On 03/10/2015 12:29 AM, Ingo Molnar wrote:
> 
> * Sasha Levin <sasha.levin@oracle.com> wrote:
> 
>> Hi all,
>>
>> While fuzzing with trinity inside the latest -next kernel using trinity I've stumbled on:
>>
>> [  936.784266] divide error: 0000 [#1] PREEMPT SMP KASAN
>> [  936.793957] RIP: find_busiest_group (kernel/sched/fair.c:6152 kernel/sched/fair.c:6223 kernel/sched/fair.c:6341 kernel/sched/fair.c:6603)
> 
> Hm, these line numbers don't seem to match up very well with my 
> version of linux-next:
> 
>   28855005be1d Add linux-next specific files for 20150306
> 
> and the Git version info included in the oops seems useless:
> 
>   4.0.0-rc1-sasha-00044-ge21109a
> 
>   $ git log e21109a
>   fatal: ambiguous argument 'e21109a': unknown revision or path not in the working tree.
> 
> I think the kernel's SHA1 should be made at least 12 char wide, 
> regardless of the user's gitconfig::core.abbrev settings.
> 
> Also, latest linux-next is -rc2 based, while your version string says 
> -rc1.
> 
>> [  936.829403] load_balance (kernel/sched/fair.c:6857)
> 
> this does not match up either.
> 
>> [  936.829403] run_rebalance_domains (kernel/sched/fair.c:7494 kernel/sched/fair.c:7659)
> 
> The line numbers are not even close to anything related: 
> run_rebalance_domains() starts at line 7666 and ends at 7680.

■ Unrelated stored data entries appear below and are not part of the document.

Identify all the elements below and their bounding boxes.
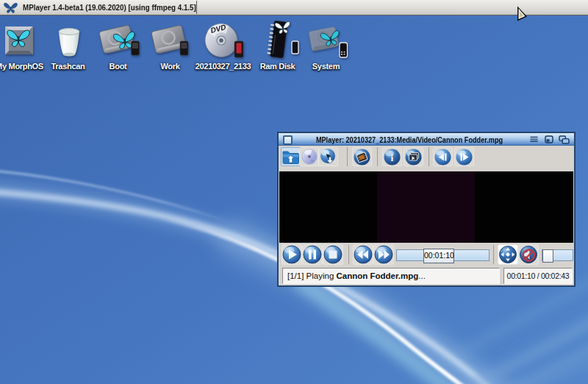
svg-text:i: i — [391, 152, 394, 163]
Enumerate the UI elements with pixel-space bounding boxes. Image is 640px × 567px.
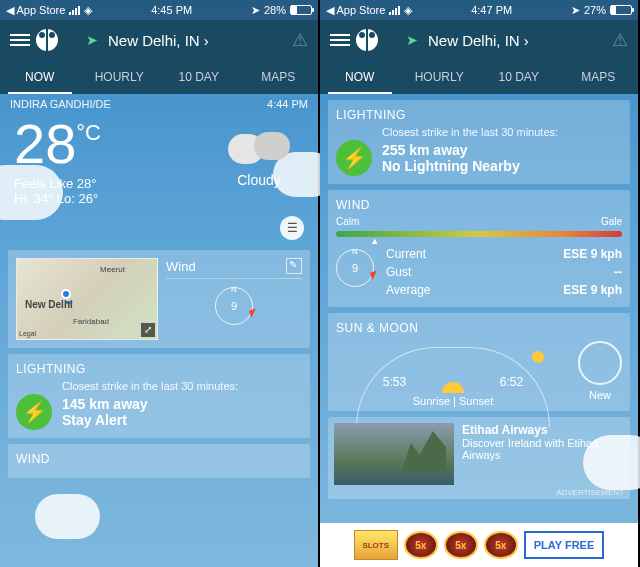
tab-bar: NOW HOURLY 10 DAY MAPS bbox=[0, 60, 318, 94]
signal-icon bbox=[69, 6, 80, 15]
moon-phase-icon bbox=[578, 341, 622, 385]
condition-icon bbox=[228, 124, 290, 164]
lightning-icon: ⚡ bbox=[16, 394, 52, 430]
tab-10day[interactable]: 10 DAY bbox=[159, 60, 239, 94]
status-time: 4:47 PM bbox=[471, 4, 512, 16]
location-selector[interactable]: New Delhi, IN › bbox=[108, 32, 292, 49]
battery-pct: 28% bbox=[264, 4, 286, 16]
map-pin-icon bbox=[61, 289, 71, 299]
location-arrow-icon: ➤ bbox=[86, 32, 98, 48]
wifi-icon: ◈ bbox=[404, 4, 412, 17]
location-icon: ➤ bbox=[251, 4, 260, 17]
app-bar: ➤ New Delhi, IN › ⚠ bbox=[0, 20, 318, 60]
current-weather: 28°C Feels Like 28° Hi: 34° Lo: 26° Clou… bbox=[8, 114, 310, 212]
app-logo-icon[interactable] bbox=[36, 29, 58, 51]
lightning-icon: ⚡ bbox=[336, 140, 372, 176]
app-logo-icon[interactable] bbox=[356, 29, 378, 51]
tab-now[interactable]: NOW bbox=[0, 60, 80, 94]
sun-position-icon bbox=[532, 351, 544, 363]
wind-label: Wind bbox=[166, 259, 196, 274]
ad-image bbox=[334, 423, 454, 485]
updated-time: 4:44 PM bbox=[267, 98, 308, 110]
back-appstore[interactable]: ◀ App Store bbox=[6, 4, 65, 17]
status-time: 4:45 PM bbox=[151, 4, 192, 16]
tab-bar: NOW HOURLY 10 DAY MAPS bbox=[320, 60, 638, 94]
menu-icon[interactable] bbox=[10, 34, 30, 46]
sun-moon-card[interactable]: SUN & MOON 5:536:52 Sunrise | Sunset New bbox=[328, 313, 630, 411]
ad-card[interactable]: Etihad Airways Discover Ireland with Eti… bbox=[328, 417, 630, 499]
wind-table: CurrentESE 9 kph Gust-- AverageESE 9 kph bbox=[386, 245, 622, 299]
tab-hourly[interactable]: HOURLY bbox=[400, 60, 480, 94]
tab-now[interactable]: NOW bbox=[320, 60, 400, 94]
temperature: 28°C bbox=[14, 116, 214, 172]
phone-right: ◀ App Store ◈ 4:47 PM ➤ 27% ➤ New Delhi,… bbox=[320, 0, 640, 567]
wifi-icon: ◈ bbox=[84, 4, 92, 17]
battery-pct: 27% bbox=[584, 4, 606, 16]
hi-lo: Hi: 34° Lo: 26° bbox=[14, 191, 214, 206]
alert-icon[interactable]: ⚠ bbox=[292, 29, 308, 51]
status-bar: ◀ App Store ◈ 4:47 PM ➤ 27% bbox=[320, 0, 638, 20]
banner-ad[interactable]: SLOTS 5x 5x 5x PLAY FREE bbox=[320, 523, 638, 567]
lightning-card[interactable]: LIGHTNING ⚡ Closest strike in the last 3… bbox=[328, 100, 630, 184]
back-appstore[interactable]: ◀ App Store bbox=[326, 4, 385, 17]
feels-like: Feels Like 28° bbox=[14, 176, 214, 191]
location-selector[interactable]: New Delhi, IN › bbox=[428, 32, 612, 49]
slot-chip-icon: 5x bbox=[444, 531, 478, 559]
menu-icon[interactable] bbox=[330, 34, 350, 46]
edit-icon[interactable] bbox=[286, 258, 302, 274]
content-scroll[interactable]: LIGHTNING ⚡ Closest strike in the last 3… bbox=[320, 94, 638, 567]
map-thumbnail[interactable]: Meerut New Delhi Faridabad Legal ⤢ bbox=[16, 258, 158, 340]
content-scroll[interactable]: INDIRA GANDHI/DE 4:44 PM 28°C Feels Like… bbox=[0, 94, 318, 567]
ad-logo: SLOTS bbox=[354, 530, 398, 560]
expand-icon[interactable]: ⤢ bbox=[141, 323, 155, 337]
app-bar: ➤ New Delhi, IN › ⚠ bbox=[320, 20, 638, 60]
lightning-card[interactable]: LIGHTNING ⚡ Closest strike in the last 3… bbox=[8, 354, 310, 438]
map-wind-card[interactable]: Meerut New Delhi Faridabad Legal ⤢ Wind … bbox=[8, 250, 310, 348]
tab-maps[interactable]: MAPS bbox=[559, 60, 639, 94]
alert-icon[interactable]: ⚠ bbox=[612, 29, 628, 51]
location-icon: ➤ bbox=[571, 4, 580, 17]
sun-arc: 5:536:52 Sunrise | Sunset bbox=[336, 339, 570, 403]
phone-left: ◀ App Store ◈ 4:45 PM ➤ 28% ➤ New Delhi,… bbox=[0, 0, 320, 567]
tab-maps[interactable]: MAPS bbox=[239, 60, 319, 94]
location-arrow-icon: ➤ bbox=[406, 32, 418, 48]
wind-card[interactable]: WIND CalmGale 9 CurrentESE 9 kph Gust-- … bbox=[328, 190, 630, 307]
wind-card-peek[interactable]: WIND bbox=[8, 444, 310, 478]
play-free-button[interactable]: PLAY FREE bbox=[524, 531, 605, 559]
wind-gauge bbox=[336, 231, 622, 237]
slot-chip-icon: 5x bbox=[484, 531, 518, 559]
condition-text: Cloudy bbox=[214, 172, 304, 188]
tab-hourly[interactable]: HOURLY bbox=[80, 60, 160, 94]
battery-icon bbox=[610, 5, 632, 15]
battery-icon bbox=[290, 5, 312, 15]
signal-icon bbox=[389, 6, 400, 15]
status-bar: ◀ App Store ◈ 4:45 PM ➤ 28% bbox=[0, 0, 318, 20]
tab-10day[interactable]: 10 DAY bbox=[479, 60, 559, 94]
slot-chip-icon: 5x bbox=[404, 531, 438, 559]
wind-compass: 9 bbox=[215, 287, 253, 325]
wind-compass: 9 bbox=[336, 249, 374, 287]
station-name: INDIRA GANDHI/DE bbox=[10, 98, 111, 110]
card-title: LIGHTNING bbox=[16, 362, 302, 376]
info-icon[interactable]: ☰ bbox=[280, 216, 304, 240]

Right, this is my fuck up. It seems that I was fuzzing 4.0-rc1 rather than
-next as I thought I was. I forgot to go back to -next after I tested a few
things on Linus's tree.

So the line numbers should match correctly with Linus's tree as you've already
guessed below.

> Also, why are the offsets into the function missing from the output? 
> Those would allow the rough determination of the crash site, even if 
> debuginfo is crap.

I found that offsets are useless here because of the really odd things the
compiler does based on my config. There's so many things that got inlined
in this case that I think offsets wouldn't mean anything to you here.

For example, in this case the division by 0 happened on load_balance+0x88a/0x2399.

> I also checked Linus's latest, and they do seem to match up better:
> 
>   affb8172de39 Merge git://git.kernel.org/pub/scm/virt/kvm/kvm
> 
> and the line number gives:
> 
>         capacity_factor = min_t(unsigned,
>                 capacity_factor, DIV_ROUND_CLOSEST(capacity, SCHED_CAPACITY_SCALE));
> 
> but that's a division with a constant? Should not trap.
> 
> So I rebuild a kernel with debug info, pattern matched the disassembly 
> you provided, and that gave me this division:
> 
> (gdb) list *0xffffffff8107d958
> 0xffffffff8107d958 is in find_busiest_group (kernel/sched/fair.c:6162).
> 6157            capacity = group->sgc->capacity;
> 6158            capacity_orig = group->sgc->capacity_orig;
> 6159            cpus = group->group_weight;
> 6160
> 6161            /* smt := ceil(cpus / capacity), assumes: 1 < smt_capacity < 2 */
> 6162            smt = DIV_ROUND_UP(SCHED_CAPACITY_SCALE * cpus, capacity_orig);
> 6163            capacity_factor = cpus / smt; /* cores */
> 6164
> 6165            capacity_factor = min_t(unsigned,
> 6166                    capacity_factor, DIV_ROUND_CLOSEST(capacity, SCHED_CAPACITY_SCALE));

This is the division I was seeing as well.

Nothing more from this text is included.